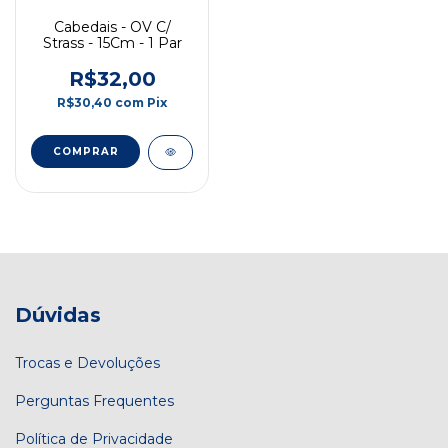
Cabedais - OV C/
Strass - 15Cm - 1 Par
R$32,00
R$30,40
com
Pix
COMPRAR
Dúvidas
Trocas e Devoluções
Perguntas Frequentes
Política de Privacidade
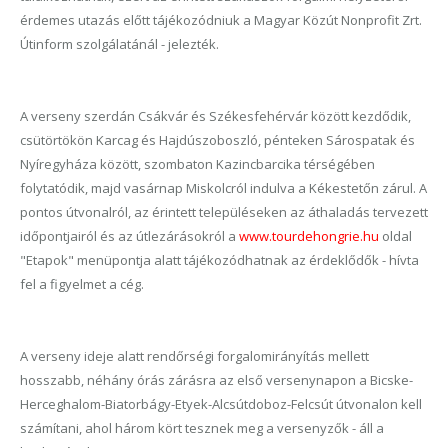
érdemes utazás előtt tájékozódniuk a Magyar Közút Nonprofit Zrt.
Útinform szolgálatánál - jelezték.
A verseny szerdán Csákvár és Székesfehérvár között kezdődik,
csütörtökön Karcag és Hajdúszoboszló, pénteken Sárospatak és
Nyíregyháza között, szombaton Kazincbarcika térségében
folytatódik, majd vasárnap Miskolcról indulva a Kékestetőn zárul. A
pontos útvonalról, az érintett településeken az áthaladás tervezett
időpontjairól és az útlezárásokról a
www.tourdehongrie.hu
oldal
"Etapok" menüpontja alatt tájékozódhatnak az érdeklődők - hívta
fel a figyelmet a cég.
A verseny ideje alatt rendőrségi forgalomirányítás mellett
hosszabb, néhány órás zárásra az első versenynapon a Bicske-
Herceghalom-Biatorbágy-Etyek-Alcsútdoboz-Felcsút útvonalon kell
számítani, ahol három kört tesznek meg a versenyzők - áll a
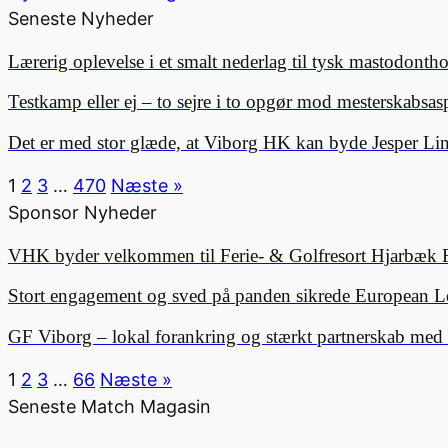
Seneste Nyheder
Lærerig oplevelse i et smalt nederlag til tysk mastodonth
Testkamp eller ej – to sejre i to opgør mod mesterskabsa
Det er med stor glæde, at Viborg HK kan byde Jesper 
1
2
3
…
470
Næste »
Sponsor Nyheder
VHK byder velkommen til Ferie- & Golfresort Hjarbæk 
Stort engagement og sved på panden sikrede European L
GF Viborg – lokal forankring og stærkt partnerskab me
1
2
3
…
66
Næste »
Seneste Match Magasin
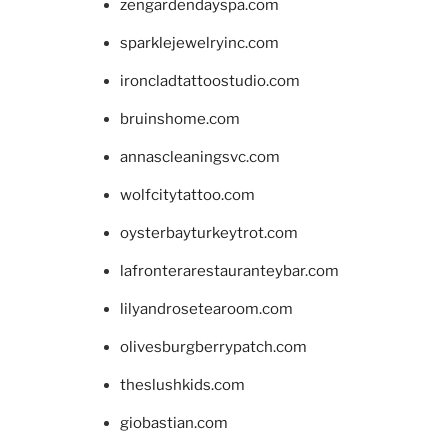
zengardendayspa.com
sparklejewelryinc.com
ironcladtattoostudio.com
bruinshome.com
annascleaningsvc.com
wolfcitytattoo.com
oysterbayturkeytrot.com
lafronterarestauranteybar.com
lilyandrosetearoom.com
olivesburgberrypatch.com
theslushkids.com
giobastian.com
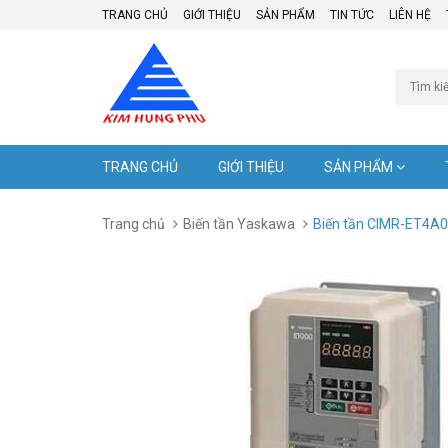
TRANG CHỦ
GIỚI THIỆU
SẢN PHẨM
TIN TỨC
LIÊN HỆ
TRANG CHỦ
GIỚI THIỆU
SẢN PHẨM
Trang chủ
Biến tần Yaskawa
Biến tần CIMR-ET4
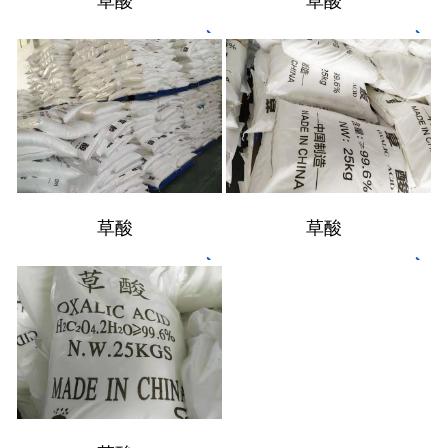
草酸
草酸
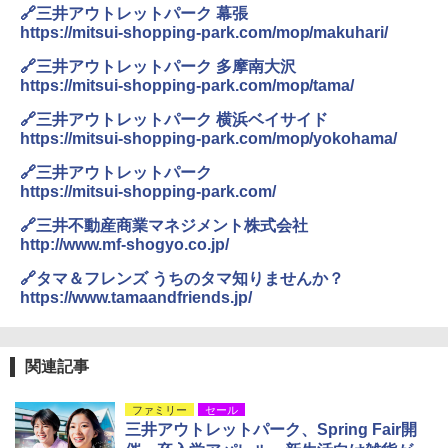
🔗三井アウトレットパーク 幕張
https://mitsui-shopping-park.com/mop/makuhari/
🔗三井アウトレットパーク 多摩南大沢
https://mitsui-shopping-park.com/mop/tama/
🔗三井アウトレットパーク 横浜ベイサイド
https://mitsui-shopping-park.com/mop/yokohama/
🔗三井アウトレットパーク
https://mitsui-shopping-park.com/
🔗三井不動産商業マネジメント株式会社
http://www.mf-shogyo.co.jp/
🔗タマ＆フレンズ うちのタマ知りませんか？
https://www.tamaandfriends.jp/
関連記事
ファミリー
セール
三井アウトレットパーク、Spring Fair開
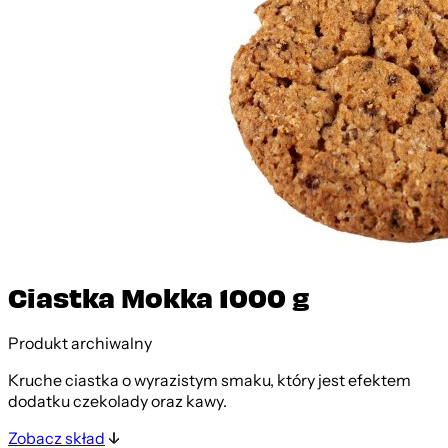
Ciastka Mokka 1000 g
Produkt archiwalny
Kruche ciastka o wyrazistym smaku, który jest efektem
dodatku czekolady oraz kawy.
Zobacz skład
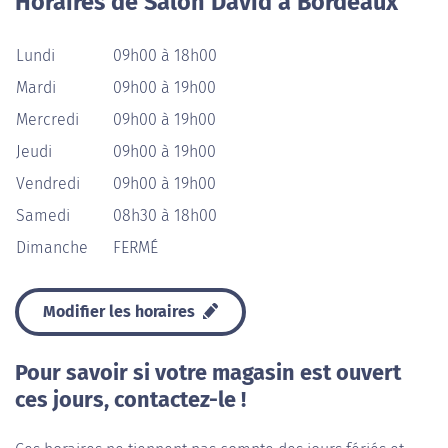
Horaires de Salon David à Bordeaux
Lundi
09h00 à 18h00
Mardi
09h00 à 19h00
Mercredi
09h00 à 19h00
Jeudi
09h00 à 19h00
Vendredi
09h00 à 19h00
Samedi
08h30 à 18h00
Dimanche
FERMÉ
Modifier les horaires
Pour savoir si votre magasin est ouvert
ces jours, contactez-le !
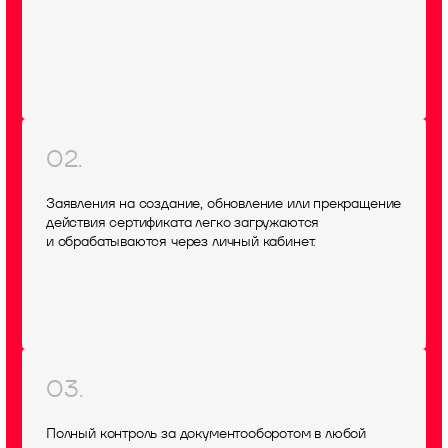
02.
Заявления на создание, обновление или прекращение
действия сертификата легко загружаются
и обрабатываются через личный кабинет.
03.
Полный контроль за документооборотом в любой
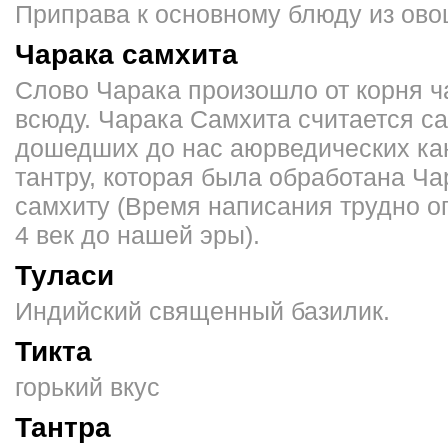
Приправа к основному блюду из овощ
Чарака самхита
Слово Чарака произошло от корня ч
всюду. Чарака Самхита считается с
дошедших до нас аюрведических ка
тантру, которая была обработана Ч
самхиту (Время написания трудно о
4 век до нашей эры).
Туласи
Индийский священный ба­зилик.
Тикта
горький вкус
Тантра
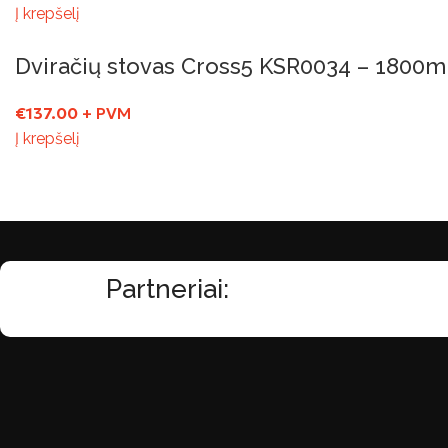
Į krepšelį
Dviračių stovas Cross5 KSR0034 – 1800
€
137.00
+ PVM
Į krepšelį
Partneriai:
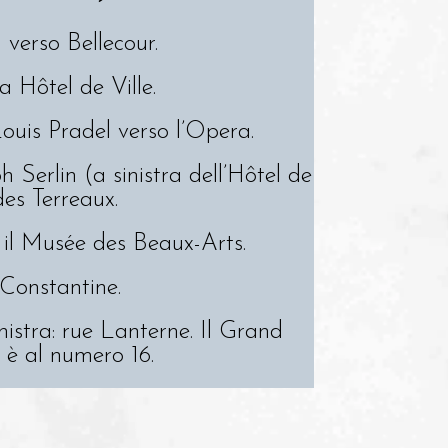
5 verso Bellecour.
a Hôtel de Ville.
ouis Pradel verso l’Opera.
h Serlin (a sinistra dell’Hôtel de
des Terreaux.
 il Musée des Beaux-Arts.
Constantine.
nistra: rue Lanterne. Il Grand
 è al numero 16.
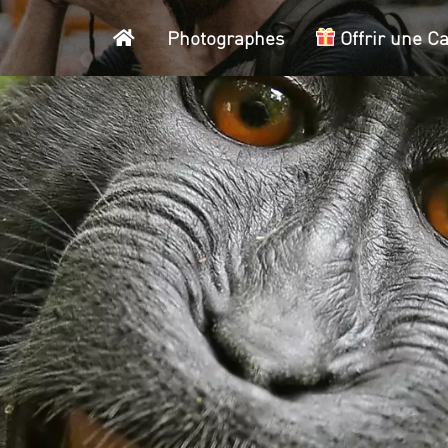
Accueil
Photographes
Offrir une C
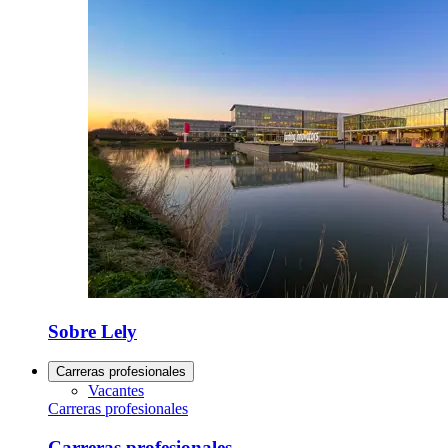
Sobre Lely
Carreras profesionales
Vacantes
Carreras profesionales
Carreras profesionales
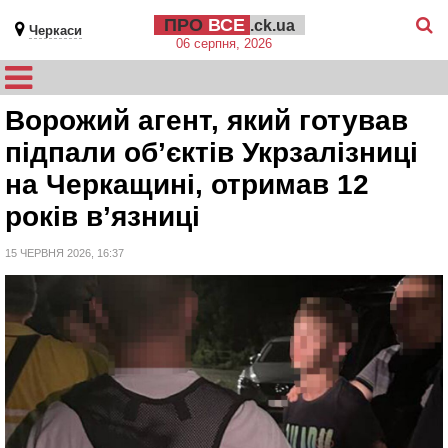
ПРО
ВСЕ
.ck.ua
Черкаси
06 серпня, 2026
Ворожий агент, який готував
підпали об’єктів Укрзалізниці
на Черкащині, отримав 12
років в’язниці
15 ЧЕРВНЯ 2026, 16:37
-*-*-
**WHAT THE TASK ASKS:**
Go over the records above line by line and count those holding the word "https". Reply only with the number.

**RESPONSE:**
5